After a week of lethargy and hyporexia, Marty was diagnosed with tapeworms and administered praziquantel during a primary care veterinary visit. Shortly after the medication was given, he became acutely unable to stand and developed a persistent right head tilt. There was no known history of trauma, and the owners had not noted any other abnormalities before the visit. 

Physical Examination

Marty was referred to the local teaching hospital through its emergency receiving service. At presentation, the dog was anxious. Truncal alopecia and seborrhea were the only abnormalities on general examination. Neurologic examination showed that he was nonambulatory but had good voluntary movement in all limbs and decreased proprioceptive placing in both pelvic limbs. He continued to tilt his head to the right. Cranial nerve (CN) assessment identified spontaneous right rotatory nystagmus in all postures. Because of the extreme nature of the right head tilt, it was difficult to discern if there was also a right head turn present. 
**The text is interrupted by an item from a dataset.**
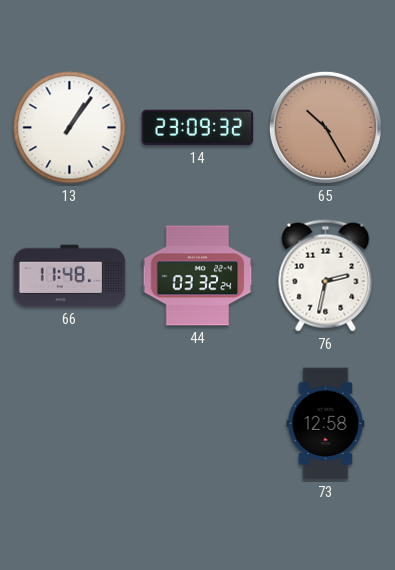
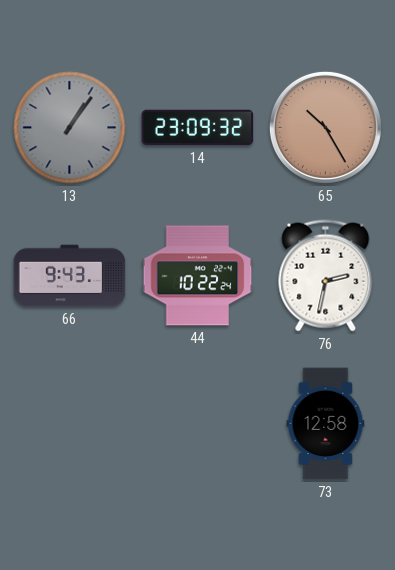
13 dial: white -> grey
66: 11:48 -> 9:43
44: 03:32 -> 10:22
No other neurologic abnormalities were noted. Fundic and otoscopic examination showed no abnormalities.

Ask Yourself

  1. What neurologic examination findings help differentiate central from peripheral vestibular disease?

  2. What are the major differentials for acute-onset vestibular disease in geriatric dogs?

  3. What prognostic and therapeutic features do the top 2 differentials have in common?

  4. Why is definitive diagnosis of the cause of acute-onset vestibular disease in a geriatric dog important?

Diagnostic Results

Blood pressure by Doppler was within normal limits. A CBC showed a mild mature neutrophilia, and a serum chemistry panel showed moderate elevations in ALP and ALT. All other values were within reference ranges for the laboratory. Mild heptomegaly was noted on plain abdominal radiographs; thoracic radiographs were within normal limits.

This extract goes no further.